(EXERCISE MATERIALS Opens)

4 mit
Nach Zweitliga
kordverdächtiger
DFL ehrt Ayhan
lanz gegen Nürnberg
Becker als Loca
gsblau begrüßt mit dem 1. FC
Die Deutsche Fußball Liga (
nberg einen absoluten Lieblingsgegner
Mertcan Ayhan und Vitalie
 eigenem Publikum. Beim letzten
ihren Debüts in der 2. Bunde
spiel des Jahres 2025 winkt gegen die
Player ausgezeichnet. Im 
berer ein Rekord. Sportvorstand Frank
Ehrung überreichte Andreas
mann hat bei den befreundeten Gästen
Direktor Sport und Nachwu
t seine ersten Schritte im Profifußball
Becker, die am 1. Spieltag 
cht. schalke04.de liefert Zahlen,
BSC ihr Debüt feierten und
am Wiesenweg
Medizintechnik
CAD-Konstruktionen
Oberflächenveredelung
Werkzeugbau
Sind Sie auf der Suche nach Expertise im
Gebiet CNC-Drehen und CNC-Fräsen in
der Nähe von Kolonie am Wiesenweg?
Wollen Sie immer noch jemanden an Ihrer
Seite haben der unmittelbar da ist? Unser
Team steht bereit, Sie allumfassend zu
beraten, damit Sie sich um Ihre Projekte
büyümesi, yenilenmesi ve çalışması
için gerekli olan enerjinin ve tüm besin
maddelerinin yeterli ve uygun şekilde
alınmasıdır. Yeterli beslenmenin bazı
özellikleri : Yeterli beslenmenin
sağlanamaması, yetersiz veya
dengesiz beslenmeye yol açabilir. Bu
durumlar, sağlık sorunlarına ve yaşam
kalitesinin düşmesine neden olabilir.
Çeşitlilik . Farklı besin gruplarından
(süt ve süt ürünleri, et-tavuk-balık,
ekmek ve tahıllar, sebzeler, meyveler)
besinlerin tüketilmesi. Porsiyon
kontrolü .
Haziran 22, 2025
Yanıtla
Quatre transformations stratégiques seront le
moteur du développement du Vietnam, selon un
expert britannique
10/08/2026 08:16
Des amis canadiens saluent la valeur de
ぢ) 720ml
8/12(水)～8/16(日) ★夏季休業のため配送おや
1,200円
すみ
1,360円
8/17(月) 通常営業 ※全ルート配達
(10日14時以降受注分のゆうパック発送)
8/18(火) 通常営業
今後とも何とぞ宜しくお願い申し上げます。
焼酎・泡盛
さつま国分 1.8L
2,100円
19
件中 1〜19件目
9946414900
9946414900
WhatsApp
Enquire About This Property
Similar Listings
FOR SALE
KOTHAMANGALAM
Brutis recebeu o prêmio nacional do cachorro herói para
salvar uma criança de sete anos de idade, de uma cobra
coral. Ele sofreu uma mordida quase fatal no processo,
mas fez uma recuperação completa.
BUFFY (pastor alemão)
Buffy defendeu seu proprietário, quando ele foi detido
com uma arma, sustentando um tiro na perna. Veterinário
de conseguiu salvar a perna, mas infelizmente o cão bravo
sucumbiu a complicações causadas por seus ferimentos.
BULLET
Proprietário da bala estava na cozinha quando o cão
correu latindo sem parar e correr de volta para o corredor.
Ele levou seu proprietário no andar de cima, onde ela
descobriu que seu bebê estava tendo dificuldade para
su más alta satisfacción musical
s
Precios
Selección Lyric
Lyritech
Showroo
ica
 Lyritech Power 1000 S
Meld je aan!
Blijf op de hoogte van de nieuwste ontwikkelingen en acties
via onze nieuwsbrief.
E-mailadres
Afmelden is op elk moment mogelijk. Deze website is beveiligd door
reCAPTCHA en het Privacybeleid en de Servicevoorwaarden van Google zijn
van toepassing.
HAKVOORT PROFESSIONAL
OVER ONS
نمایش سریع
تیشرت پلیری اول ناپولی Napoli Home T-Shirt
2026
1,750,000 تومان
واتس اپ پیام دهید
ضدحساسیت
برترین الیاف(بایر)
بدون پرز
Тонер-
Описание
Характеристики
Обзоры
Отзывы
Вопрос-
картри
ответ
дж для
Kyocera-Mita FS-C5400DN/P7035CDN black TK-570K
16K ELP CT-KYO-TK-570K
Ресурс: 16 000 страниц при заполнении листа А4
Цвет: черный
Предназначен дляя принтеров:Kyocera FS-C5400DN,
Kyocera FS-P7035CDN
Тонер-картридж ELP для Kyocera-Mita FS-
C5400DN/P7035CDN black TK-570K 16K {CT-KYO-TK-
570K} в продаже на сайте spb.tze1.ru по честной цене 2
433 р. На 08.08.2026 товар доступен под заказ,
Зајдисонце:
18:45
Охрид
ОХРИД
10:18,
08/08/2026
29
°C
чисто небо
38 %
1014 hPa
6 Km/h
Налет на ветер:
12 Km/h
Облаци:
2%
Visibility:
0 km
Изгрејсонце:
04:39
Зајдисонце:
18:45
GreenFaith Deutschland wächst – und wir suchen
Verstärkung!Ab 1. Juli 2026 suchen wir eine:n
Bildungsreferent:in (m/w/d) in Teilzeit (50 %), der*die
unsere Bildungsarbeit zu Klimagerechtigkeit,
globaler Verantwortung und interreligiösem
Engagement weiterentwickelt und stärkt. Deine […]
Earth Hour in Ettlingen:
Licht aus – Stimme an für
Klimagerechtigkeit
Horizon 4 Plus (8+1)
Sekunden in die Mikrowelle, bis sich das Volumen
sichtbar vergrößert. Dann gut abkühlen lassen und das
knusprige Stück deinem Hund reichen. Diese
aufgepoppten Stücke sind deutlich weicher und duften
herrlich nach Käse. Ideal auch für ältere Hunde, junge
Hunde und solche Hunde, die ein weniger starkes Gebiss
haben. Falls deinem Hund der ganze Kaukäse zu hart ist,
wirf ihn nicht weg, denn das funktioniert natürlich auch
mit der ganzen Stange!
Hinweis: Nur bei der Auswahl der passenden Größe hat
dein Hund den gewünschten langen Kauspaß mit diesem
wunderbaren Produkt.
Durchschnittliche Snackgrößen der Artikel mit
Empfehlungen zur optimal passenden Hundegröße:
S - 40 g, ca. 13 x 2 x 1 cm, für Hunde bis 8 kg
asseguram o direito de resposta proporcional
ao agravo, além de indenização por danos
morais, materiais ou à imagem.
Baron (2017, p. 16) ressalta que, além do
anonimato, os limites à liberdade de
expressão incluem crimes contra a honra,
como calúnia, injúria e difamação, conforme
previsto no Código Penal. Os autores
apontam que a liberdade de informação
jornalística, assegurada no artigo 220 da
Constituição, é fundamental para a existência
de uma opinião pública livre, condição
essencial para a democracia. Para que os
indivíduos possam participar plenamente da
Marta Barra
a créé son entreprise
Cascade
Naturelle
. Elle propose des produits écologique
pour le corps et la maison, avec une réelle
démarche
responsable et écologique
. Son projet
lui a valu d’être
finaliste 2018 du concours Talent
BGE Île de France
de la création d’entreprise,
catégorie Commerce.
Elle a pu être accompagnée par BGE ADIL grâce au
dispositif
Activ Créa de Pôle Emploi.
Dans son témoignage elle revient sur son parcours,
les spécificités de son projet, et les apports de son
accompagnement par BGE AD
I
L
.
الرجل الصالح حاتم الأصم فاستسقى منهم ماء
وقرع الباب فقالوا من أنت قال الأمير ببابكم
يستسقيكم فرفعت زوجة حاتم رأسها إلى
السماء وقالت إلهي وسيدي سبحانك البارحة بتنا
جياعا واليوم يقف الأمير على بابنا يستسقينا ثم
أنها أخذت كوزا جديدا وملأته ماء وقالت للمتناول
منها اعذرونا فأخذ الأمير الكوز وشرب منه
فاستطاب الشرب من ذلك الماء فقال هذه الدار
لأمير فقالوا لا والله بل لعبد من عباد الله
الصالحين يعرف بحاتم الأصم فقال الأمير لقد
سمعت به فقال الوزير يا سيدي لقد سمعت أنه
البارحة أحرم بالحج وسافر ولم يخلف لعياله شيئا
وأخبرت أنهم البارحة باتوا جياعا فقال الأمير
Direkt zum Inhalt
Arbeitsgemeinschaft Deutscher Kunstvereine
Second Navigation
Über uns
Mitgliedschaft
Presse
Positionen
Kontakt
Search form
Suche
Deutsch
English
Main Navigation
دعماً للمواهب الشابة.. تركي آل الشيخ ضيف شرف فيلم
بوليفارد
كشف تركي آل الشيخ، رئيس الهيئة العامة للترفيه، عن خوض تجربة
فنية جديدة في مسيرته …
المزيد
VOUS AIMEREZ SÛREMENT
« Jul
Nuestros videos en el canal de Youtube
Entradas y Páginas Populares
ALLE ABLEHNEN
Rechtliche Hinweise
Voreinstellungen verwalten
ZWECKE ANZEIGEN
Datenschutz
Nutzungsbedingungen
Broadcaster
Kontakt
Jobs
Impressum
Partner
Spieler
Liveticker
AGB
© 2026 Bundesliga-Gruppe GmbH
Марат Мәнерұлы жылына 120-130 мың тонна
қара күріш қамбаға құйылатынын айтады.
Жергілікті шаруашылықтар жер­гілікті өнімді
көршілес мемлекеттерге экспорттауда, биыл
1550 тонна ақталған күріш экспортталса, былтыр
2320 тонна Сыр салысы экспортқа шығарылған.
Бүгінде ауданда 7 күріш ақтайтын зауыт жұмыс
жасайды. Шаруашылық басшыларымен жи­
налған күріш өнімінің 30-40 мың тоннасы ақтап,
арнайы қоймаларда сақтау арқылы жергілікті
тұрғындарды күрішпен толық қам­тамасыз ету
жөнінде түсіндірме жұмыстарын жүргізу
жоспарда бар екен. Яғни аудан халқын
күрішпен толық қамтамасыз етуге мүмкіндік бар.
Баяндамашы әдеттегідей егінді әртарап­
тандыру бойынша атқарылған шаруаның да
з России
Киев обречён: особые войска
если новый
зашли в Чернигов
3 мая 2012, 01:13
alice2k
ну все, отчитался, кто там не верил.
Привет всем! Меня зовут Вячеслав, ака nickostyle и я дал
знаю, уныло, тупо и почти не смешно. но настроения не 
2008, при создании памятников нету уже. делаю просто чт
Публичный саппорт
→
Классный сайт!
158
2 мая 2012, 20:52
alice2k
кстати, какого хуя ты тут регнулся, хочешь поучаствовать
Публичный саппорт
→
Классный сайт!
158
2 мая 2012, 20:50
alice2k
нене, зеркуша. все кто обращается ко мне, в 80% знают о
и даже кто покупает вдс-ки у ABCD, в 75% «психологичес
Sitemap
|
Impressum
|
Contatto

(EXERCISE MATERIALS Closes)

WORK ITEM
Starting at the line that has "Verstärkung!Ab 1. Juli 2026 suchen wir eine:n" and ending at the line that has "Licht aus – Stimme an für", please write out the lines above exactly, leaving out all others.

SOLVED PROBLEM
Verstärkung!Ab 1. Juli 2026 suchen wir eine:n
Bildungsreferent:in (m/w/d) in Teilzeit (50 %), der*die
unsere Bildungsarbeit zu Klimagerechtigkeit,
globaler Verantwortung und interreligiösem
Engagement weiterentwickelt und stärkt. Deine […]
Earth Hour in Ettlingen:
Licht aus – Stimme an für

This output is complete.